Giustizia, la difficile situazione italiana

Un lungo articolo pubblicato su La Stampa fà un po' il quadro della giustizia italiana e quel che emerge è davvero poco confortante. Come sottolineato dal quotidiano secondo quanto comunicato dal ministro della Giustizia Angelino Alfano nell'ultima relazione al Parlamento sullo stato della giustizia (gennaio 2009), sono quasi 9 milioni i processi pendenti. Nel dettaglio, 5.425.000 processi civili e 3.262.000 penali. Facendo un confronto con gli altri Paesi europei, grazie al rapporto Cepej (Commissione europea per l'efficienza della giustizia), l'Italia presenta la situazione peggiore.

Altro dato tristemente negativo è quello relativo alla durata dei processi. Sempre secondo comunicato da Alfano nel nostro Paese i procedimenti durano ben 960 giorni per il primo grado e 1509 giorni per il giudizio di appello nel civile; 426 giorni per il primo grado e 730 per il grado di appello nel penale. Elevato anche il numero di rinvii e di prescrizioni. A penalizzare l'Italia concorrerebbero anche i troppi gradi di giudizio; abolire il ricorso in Cassazione taglierebbe i tempi di un terzo.

La giustizia italiana ha, inoltre, costi elevatissimi.
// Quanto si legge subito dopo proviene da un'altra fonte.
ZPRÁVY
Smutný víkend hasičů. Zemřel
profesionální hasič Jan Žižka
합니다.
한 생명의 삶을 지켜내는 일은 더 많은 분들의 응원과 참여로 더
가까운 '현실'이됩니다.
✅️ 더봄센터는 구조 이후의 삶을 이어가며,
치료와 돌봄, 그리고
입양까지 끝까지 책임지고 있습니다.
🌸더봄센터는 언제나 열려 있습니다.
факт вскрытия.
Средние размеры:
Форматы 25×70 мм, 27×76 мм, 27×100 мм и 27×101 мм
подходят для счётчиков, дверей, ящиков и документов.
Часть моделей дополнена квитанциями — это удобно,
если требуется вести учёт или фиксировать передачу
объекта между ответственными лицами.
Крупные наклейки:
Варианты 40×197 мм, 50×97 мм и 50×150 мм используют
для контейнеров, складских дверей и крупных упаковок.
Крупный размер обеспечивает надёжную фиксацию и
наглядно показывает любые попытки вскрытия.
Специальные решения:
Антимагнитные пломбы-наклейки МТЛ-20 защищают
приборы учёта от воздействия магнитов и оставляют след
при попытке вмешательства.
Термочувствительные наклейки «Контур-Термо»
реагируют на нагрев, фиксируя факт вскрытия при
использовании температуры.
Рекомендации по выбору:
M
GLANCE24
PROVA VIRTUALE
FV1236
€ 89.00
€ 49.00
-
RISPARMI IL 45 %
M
Come evidenziato da La Stampa, secondo il rapporto Cepej la spesa per il nostro sistema giudiziario è pari a 4,08 miliardi di euro, contro i 3,35 della Francia e i 2,98 della Spagna. Tra l'altro ogni processo ha un costo decisamente cospicuo. Secondo quanto comunicato dal ministro Alfano nel 2008, per un processo si spendono 670mila euro. Se poi si considera che, secondo il ministro della Pubblica Amministrazione Renato Brunetta, in Italia i giudici non lavorano più di quattro ore, il quadro non è certo dei migliori. Ma, come sottolineato dal quotidiano, bisogna considerare che ogni magistrato svolge buona parte del lavoro fuori dall'ufficio, studiando e scrivendo a casa propria.
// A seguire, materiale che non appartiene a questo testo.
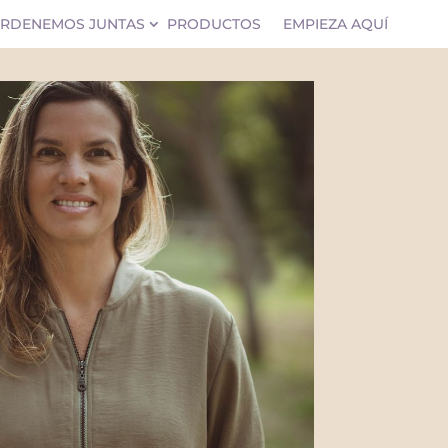
RDENEMOS JUNTAS
PRODUCTOS
EMPIEZA AQUÍ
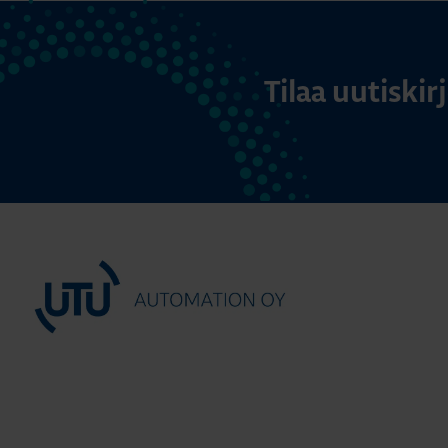
Tilaa uutiski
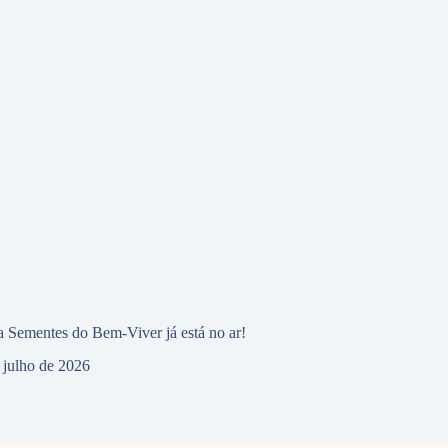
 Sementes do Bem-Viver já está no ar!
 julho de 2026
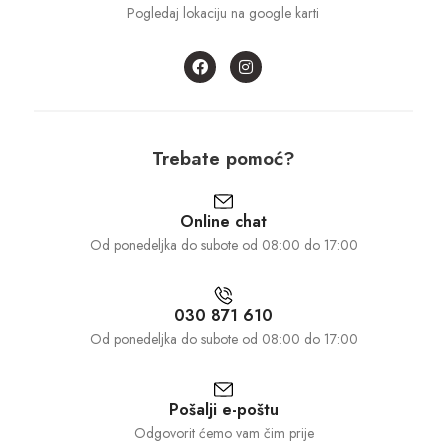
Pogledaj lokaciju na google karti
Trebate pomoć?
Online chat
Od ponedeljka do subote od 08:00 do 17:00
030 871 610
Od ponedeljka do subote od 08:00 do 17:00
Pošalji e-poštu
Odgovorit ćemo vam čim prije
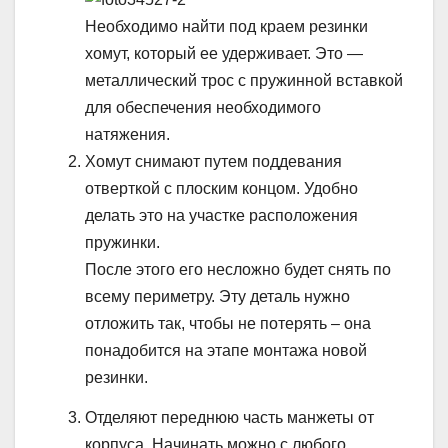
Необходимо найти под краем резинки
хомут, который ее удерживает. Это —
металлический трос с пружинной вставкой
для обеспечения необходимого
натяжения.
Хомут снимают путем поддевания
отверткой с плоским концом. Удобно
делать это на участке расположения
пружинки.
После этого его несложно будет снять по
всему периметру. Эту деталь нужно
отложить так, чтобы не потерять – она
понадобится на этапе монтажа новой
резинки.
Отделяют переднюю часть манжеты от
корпуса. Начинать можно с любого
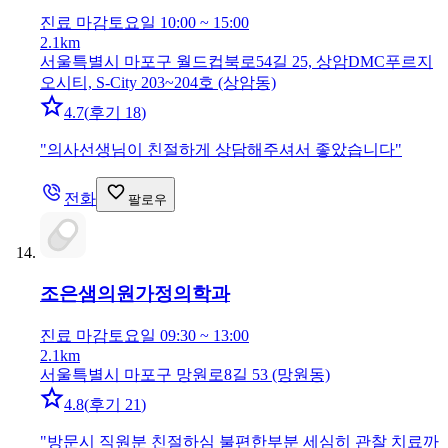
진료 마감
토요일 10:00 ~ 15:00
2.1km
서울특별시 마포구 월드컵북로54길 25, 상암DMC푸르지
오시티, S-City 203~204호 (상암동)
4.7
(
후기 18
)
"
의사선생님이 친절하게 상담해주셔서 좋았습니다
"
전화
팔로우
조은샘의원
가정의학과
진료 마감
토요일 09:30 ~ 13:00
2.1km
서울특별시 마포구 망원로8길 53 (망원동)
4.8
(
후기 21
)
"
방문시 직원분 친절하심 불편한부분 세심히 관찰 치료까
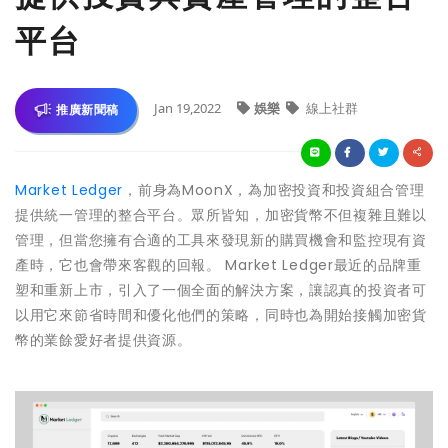
平台
Jan 19,2022
娛樂
線上社群
推廣新聞稿
Market Ledger
，前身為MoonX，為加密投資和投資組合管理
提供統一管理的整合平台。眾所皆知，加密貨幣不但複雜且難以
管理，但當您擁有合適的工具來發現新的購買機會和監控現有資
產時，它也會帶來客觀的回報。 Market Ledger最近的品牌重
塑和重新上市，引入了一個全面的解決方案，讓認真的投資者可
以用它來節省時間和優化他們的策略，同時也為開始接觸加密貨
幣的業餘愛好者提供資源。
Un altro dato poco confortante è relativo al numero degli avvocati. In Italia è elevatissimo, solo a Roma se ne contano più di quanti ne siano presenti nell'intera Francia. Nel nostro Paese sembra essere tutto troppo. Ecco dunque che anche il numero delle leggi è eccessivo. La logica conseguenza? Il rovesciamento di torti e le ragioni, l'alimentarsi del contenzioso, e il blocco dei tribunali.